Understanding the magnitude of a vector is crucial. The magnitude, sometimes called the length or norm, is a measure of how long the vector is. For a vector \(\mathbf{v} = \begin{bmatrix} v_1 & v_2 & v_3 \end{bmatrix}\), the magnitude is calculated using the formula:

• \(\|\mathbf{v}\| = \sqrt{v_1^2 + v_2^2 + v_3^2}\)

In the exercise, the magnitude of \(\mathbf{v} = \begin{bmatrix} 2 & 1 & -2 \end{bmatrix}\) was found to be 3. This is simply

• \(\sqrt{2^2 + 1^2 + (-2)^2} = \sqrt{9} = 3\)

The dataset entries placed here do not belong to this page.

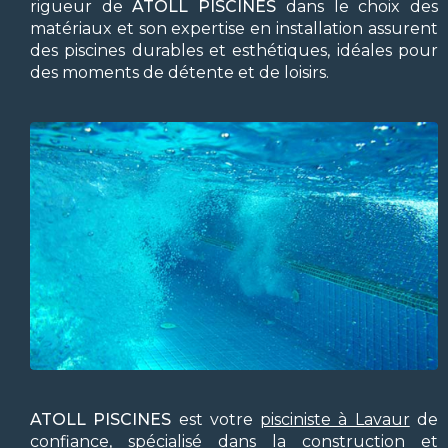
rigueur de
ATOLL PISCINES
dans le choix des
matériaux et son expertise en installation assurent
des piscines durables et esthétiques, idéales pour
des moments de détente et de loisirs.
ATOLL PISCINES
est votre
pisciniste à Lavaur
de
confiance, spécialisé dans la construction et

This magnitude acts as a scaling factor that can alter other vectors through operations.

Vector Operations

Vector operations involve actions like addition, subtraction, and scaling. Each of these operations follows specific rules that often mirror everyday arithmetic but applied in a three-dimensional space.For example, subtracting two vectors, like \(2\mathbf{u} - \|\mathbf{v}\|\mathbf{v}\), requires

• Multiplying each component of \(\mathbf{u}\) by 2
• Scaling \(\mathbf{v}\) by its magnitude, \(3\)
• Then, subtract the two resultant vectors

Understanding these operations helps solve equations by manipulating vector quantities.

Equation Solving

Solving equations involving vectors follows a logical sequence, similar to algebra. In this exercise, we tackled two equations wherein the main goal was to isolate \(\mathbf{x}\). To do this:

• Perform operations step-by-step, adhering to the vector operation principles
• Substitute known values, then simplify as much as possible
• Solve for \(\mathbf{x}\) only after simplifying both sides of the equation

Breaking down complex vector equations into manageable parts is essential in understanding and solving them.

Linear Algebra

Linear Algebra deals with vectors and matrices, and their relationships. This exercise is rooted in concepts from linear algebra, such as linear combinations and scalar multiplication.In linear algebra:

• Vectors can be scaled by constants, like \(3\mathbf{x}\)
• Systems of vector equations represent geometric transformations or movements

It’s important to grasp these basic ideas, as they form the cornerstone of more advanced topics like vector spaces and transformations. Linear algebra provides the framework needed for analyzing and solving problems involving multiple dimensions.